Indonesia Keeps Rates On Hold

Indonesia’s central bank left its key interest rate unchanged after lowering it four times this year, as the rupiah remained weak amid the sharp economic contraction.

The Board of Governors of Bank Indonesia decided to retain the BI 7-day reverse repo rate at 4.00 percent.

The overnight deposit facility rate and the lending facility rate were maintained at 3.25 percent and 4.75 percent, respectively.

The bank said the decision was consistent with the need to maintain external stability, amidst predicted inflation to remain low.

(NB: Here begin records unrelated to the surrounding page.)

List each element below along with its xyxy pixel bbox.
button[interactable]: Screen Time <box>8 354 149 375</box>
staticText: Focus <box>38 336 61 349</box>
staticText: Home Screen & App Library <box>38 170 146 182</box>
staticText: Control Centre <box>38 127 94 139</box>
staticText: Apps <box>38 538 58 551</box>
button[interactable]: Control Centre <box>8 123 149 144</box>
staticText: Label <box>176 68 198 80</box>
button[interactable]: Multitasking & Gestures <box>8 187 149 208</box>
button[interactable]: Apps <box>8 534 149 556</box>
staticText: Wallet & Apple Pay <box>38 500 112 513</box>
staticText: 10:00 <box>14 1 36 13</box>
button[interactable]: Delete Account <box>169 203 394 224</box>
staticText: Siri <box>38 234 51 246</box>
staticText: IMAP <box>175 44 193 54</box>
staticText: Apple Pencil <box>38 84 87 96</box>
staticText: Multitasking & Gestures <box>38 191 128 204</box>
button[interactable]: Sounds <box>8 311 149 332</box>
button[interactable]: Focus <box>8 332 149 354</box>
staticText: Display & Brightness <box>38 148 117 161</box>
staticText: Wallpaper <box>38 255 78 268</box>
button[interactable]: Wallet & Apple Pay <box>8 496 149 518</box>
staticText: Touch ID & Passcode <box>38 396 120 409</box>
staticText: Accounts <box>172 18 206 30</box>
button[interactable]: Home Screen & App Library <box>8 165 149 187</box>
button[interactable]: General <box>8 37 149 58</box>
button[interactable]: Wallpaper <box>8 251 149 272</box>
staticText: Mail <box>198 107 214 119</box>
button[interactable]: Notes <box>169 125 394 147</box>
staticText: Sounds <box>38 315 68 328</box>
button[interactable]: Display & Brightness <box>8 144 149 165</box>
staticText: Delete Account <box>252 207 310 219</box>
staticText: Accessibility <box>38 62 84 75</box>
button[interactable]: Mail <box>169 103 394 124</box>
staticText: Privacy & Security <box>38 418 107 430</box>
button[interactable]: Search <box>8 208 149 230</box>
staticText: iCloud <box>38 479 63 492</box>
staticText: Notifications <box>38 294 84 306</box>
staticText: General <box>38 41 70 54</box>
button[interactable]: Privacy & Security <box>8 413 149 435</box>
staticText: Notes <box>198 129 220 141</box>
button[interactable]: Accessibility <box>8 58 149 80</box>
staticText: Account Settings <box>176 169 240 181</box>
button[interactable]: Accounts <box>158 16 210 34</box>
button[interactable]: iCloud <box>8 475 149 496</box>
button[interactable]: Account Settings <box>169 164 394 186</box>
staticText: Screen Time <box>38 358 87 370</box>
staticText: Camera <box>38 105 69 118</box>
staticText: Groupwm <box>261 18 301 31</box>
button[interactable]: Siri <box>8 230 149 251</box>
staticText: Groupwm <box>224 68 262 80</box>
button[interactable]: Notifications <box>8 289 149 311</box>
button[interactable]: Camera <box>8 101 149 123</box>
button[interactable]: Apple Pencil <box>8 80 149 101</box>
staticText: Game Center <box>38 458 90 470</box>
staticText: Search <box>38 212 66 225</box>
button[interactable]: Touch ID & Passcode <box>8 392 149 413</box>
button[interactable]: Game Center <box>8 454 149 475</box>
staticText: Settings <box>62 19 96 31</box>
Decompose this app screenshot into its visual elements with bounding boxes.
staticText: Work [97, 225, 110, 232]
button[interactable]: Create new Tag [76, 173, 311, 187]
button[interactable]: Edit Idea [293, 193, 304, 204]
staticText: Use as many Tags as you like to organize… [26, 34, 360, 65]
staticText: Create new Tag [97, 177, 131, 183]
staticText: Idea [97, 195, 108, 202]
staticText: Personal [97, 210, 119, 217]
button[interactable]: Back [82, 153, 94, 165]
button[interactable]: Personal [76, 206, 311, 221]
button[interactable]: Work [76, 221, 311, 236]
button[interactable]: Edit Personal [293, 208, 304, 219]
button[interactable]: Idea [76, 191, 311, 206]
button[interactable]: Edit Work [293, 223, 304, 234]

The central bank maintained its inflation target at 2-4 percent for 2020.

In order to support economic recovery, the bank had reduced the rates four times so far this year.

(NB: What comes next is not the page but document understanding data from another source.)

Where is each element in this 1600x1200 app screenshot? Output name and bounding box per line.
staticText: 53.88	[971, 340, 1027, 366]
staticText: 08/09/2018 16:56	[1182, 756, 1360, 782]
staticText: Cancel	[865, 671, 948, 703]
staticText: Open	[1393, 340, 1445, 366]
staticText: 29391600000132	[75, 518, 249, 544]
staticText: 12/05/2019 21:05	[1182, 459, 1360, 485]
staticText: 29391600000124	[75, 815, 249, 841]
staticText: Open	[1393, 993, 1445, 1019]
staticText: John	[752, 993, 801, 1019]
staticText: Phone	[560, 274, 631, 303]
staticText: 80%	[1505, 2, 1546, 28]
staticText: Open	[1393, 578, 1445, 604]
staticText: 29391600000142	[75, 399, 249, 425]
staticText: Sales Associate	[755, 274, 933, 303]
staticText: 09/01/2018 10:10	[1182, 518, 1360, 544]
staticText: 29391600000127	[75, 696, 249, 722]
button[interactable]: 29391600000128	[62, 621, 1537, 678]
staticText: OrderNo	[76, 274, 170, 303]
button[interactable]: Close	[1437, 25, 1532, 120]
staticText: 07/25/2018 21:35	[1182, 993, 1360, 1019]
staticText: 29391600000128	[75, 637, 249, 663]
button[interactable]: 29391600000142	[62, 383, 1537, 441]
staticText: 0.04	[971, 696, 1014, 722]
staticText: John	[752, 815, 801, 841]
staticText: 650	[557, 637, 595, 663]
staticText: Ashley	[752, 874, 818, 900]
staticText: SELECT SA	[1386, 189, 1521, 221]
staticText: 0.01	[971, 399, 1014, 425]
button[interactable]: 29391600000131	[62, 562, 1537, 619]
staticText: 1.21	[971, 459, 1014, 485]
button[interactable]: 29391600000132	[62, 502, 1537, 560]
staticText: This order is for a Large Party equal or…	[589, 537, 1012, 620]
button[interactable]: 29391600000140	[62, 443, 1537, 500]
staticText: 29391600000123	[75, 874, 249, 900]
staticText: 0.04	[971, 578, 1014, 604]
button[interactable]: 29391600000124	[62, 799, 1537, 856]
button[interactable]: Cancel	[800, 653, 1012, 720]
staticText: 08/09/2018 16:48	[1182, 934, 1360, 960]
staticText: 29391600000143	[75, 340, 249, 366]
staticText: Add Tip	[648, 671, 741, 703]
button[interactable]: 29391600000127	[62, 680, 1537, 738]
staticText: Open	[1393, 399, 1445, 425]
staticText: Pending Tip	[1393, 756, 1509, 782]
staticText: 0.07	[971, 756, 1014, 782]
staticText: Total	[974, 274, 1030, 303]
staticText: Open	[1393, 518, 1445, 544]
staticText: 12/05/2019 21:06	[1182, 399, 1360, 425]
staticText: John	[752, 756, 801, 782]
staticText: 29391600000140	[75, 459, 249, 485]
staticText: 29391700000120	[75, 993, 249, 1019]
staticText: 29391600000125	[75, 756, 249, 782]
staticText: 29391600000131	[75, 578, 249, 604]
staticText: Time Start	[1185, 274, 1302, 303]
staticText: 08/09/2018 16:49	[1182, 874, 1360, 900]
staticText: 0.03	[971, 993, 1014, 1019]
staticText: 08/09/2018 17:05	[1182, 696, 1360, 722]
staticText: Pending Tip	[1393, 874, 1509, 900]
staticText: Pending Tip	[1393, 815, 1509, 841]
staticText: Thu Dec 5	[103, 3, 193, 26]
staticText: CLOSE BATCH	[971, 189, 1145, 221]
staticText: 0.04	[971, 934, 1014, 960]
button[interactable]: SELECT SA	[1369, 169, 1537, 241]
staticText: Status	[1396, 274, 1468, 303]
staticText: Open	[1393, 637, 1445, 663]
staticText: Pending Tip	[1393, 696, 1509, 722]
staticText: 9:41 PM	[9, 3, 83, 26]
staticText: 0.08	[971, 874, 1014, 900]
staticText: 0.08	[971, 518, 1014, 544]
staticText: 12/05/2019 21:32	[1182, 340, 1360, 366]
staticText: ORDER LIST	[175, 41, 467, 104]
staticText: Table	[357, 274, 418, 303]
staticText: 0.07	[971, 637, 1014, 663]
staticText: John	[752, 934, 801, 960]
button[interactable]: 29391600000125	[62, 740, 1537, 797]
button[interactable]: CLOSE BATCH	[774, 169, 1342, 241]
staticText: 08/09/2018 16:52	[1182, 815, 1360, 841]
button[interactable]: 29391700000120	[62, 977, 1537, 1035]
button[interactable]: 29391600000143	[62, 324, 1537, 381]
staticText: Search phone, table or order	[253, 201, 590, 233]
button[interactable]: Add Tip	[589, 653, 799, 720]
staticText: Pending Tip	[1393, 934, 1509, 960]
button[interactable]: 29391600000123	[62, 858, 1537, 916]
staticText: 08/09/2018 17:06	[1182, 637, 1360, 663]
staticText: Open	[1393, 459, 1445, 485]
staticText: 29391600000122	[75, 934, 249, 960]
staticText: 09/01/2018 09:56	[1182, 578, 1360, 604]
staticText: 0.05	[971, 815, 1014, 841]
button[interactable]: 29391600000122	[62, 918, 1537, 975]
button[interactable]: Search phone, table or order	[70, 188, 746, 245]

The bank said it will continue to strengthen the monetary expansion with the acceleration of the fiscal stimulus to underpin economic recovery.

It appears the main reason BI didn’t cut rates today is weakness of the rupiah, Alex Holmes, an economist at Capital Economics, said.

Further easing is likely over the coming months, but the pace of future rate cuts will be gradual and will be determined by the performance of the currency, the economist noted.

Official data released early this month showed that the Southeast Asia’s biggest economy contracted at the fastest pace since the Asian financial crisis due to the coronavirus containment measures.

Gross domestic product fell 5.32 percent year-on-year in the second quarter. The government forecast GDP to log -0.4 percent to 1 percent growth in the full year of 2020.

The central bank expects the current account deficit to remain below 1.5 percent of GDP this year, thereby supporting the resilience of the external sector amid the weak global economic outlook.